State Key Laboratory of Oncogenes and Related Genes, Renji-Med-X Clinical Stem Cell Research Center, and Department of Urology, Ren Ji Hospital, School of Medicine, Shanghai Jiao Tong University, Shanghai, 200127, China.
School of Biomedical Engineering & Med-X Research Institute, Shanghai Jiao Tong University, Shanghai, 200030, China.
Nat Commun. 2019 Jul 26;10(1):3353. doi: 10.1038/s41467-019-11282-x.
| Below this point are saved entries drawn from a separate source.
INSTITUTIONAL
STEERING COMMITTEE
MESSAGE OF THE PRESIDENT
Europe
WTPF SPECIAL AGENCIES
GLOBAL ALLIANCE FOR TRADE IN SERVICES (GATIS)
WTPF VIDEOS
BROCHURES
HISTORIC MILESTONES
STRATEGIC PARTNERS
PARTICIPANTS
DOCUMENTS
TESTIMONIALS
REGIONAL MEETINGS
The diverse repertoire of T cell receptors (TCR) and immunoglobulins is generated through the somatic rearrangement of respective V, D and J gene segments, termed V(D)J recombination, during early T or B cell development. However, epigenetic regulation of V(D)J recombination is still not fully understood. Here we show that the deficiency of Setd2, a histone methyltransferase that catalyzes lysine 36 trimethylation on histone 3 (H3K36me3) in mice, causes a severe developmental block of thymocytes at the CD4CD8 DN3 stage. While H3K36me3 is normally enriched at the TCRβ locus, Setd2 deficiency reduces TCRβ H3K36me3 and suppresses TCRβ V(D)J rearrangement by impairing RAG1 binding to TCRβ loci and the DNA double-strand break repair. Similarly, Setd2 ablation also impairs immunoglobulin V(D)J rearrangement to induce B cell development block at the pro-B stage. Lastly, SETD2 is frequently mutated in patients with primary immunodeficiency. Our study thus demonstrates that Setd2 is required for optimal V(D)J recombination and normal lymphocyte development.
T 细胞受体 (TCR) 和免疫球蛋白的多样性库是通过早期 T 或 B 细胞发育过程中各自的 V、D 和 J 基因片段的体细胞重排产生的,称为 V(D)J 重组。然而,V(D)J 重组的表观遗传调控仍不完全清楚。在这里,我们表明,组蛋白甲基转移酶 Setd2 的缺乏会导致小鼠中组蛋白 3(H3)赖氨酸 36 三甲基化(H3K36me3)的催化,导致胸腺细胞在 CD4CD8 DN3 阶段的严重发育阻滞。虽然 H3K36me3 通常在 TCRβ 基因座上富集,但 Setd2 缺乏会通过损害 RAG1 与 TCRβ 基因座的结合以及 DNA 双链断裂修复来降低 TCRβ H3K36me3 并抑制 TCRβ V(D)J 重排。同样,Setd2 缺失也会损害免疫球蛋白 V(D)J 重排,导致前 B 细胞阶段的 B 细胞发育阻滞。最后,SETD2 在原发性免疫缺陷患者中经常发生突变。因此,我们的研究表明 Setd2 是最佳 V(D)J 重组和正常淋巴细胞发育所必需的。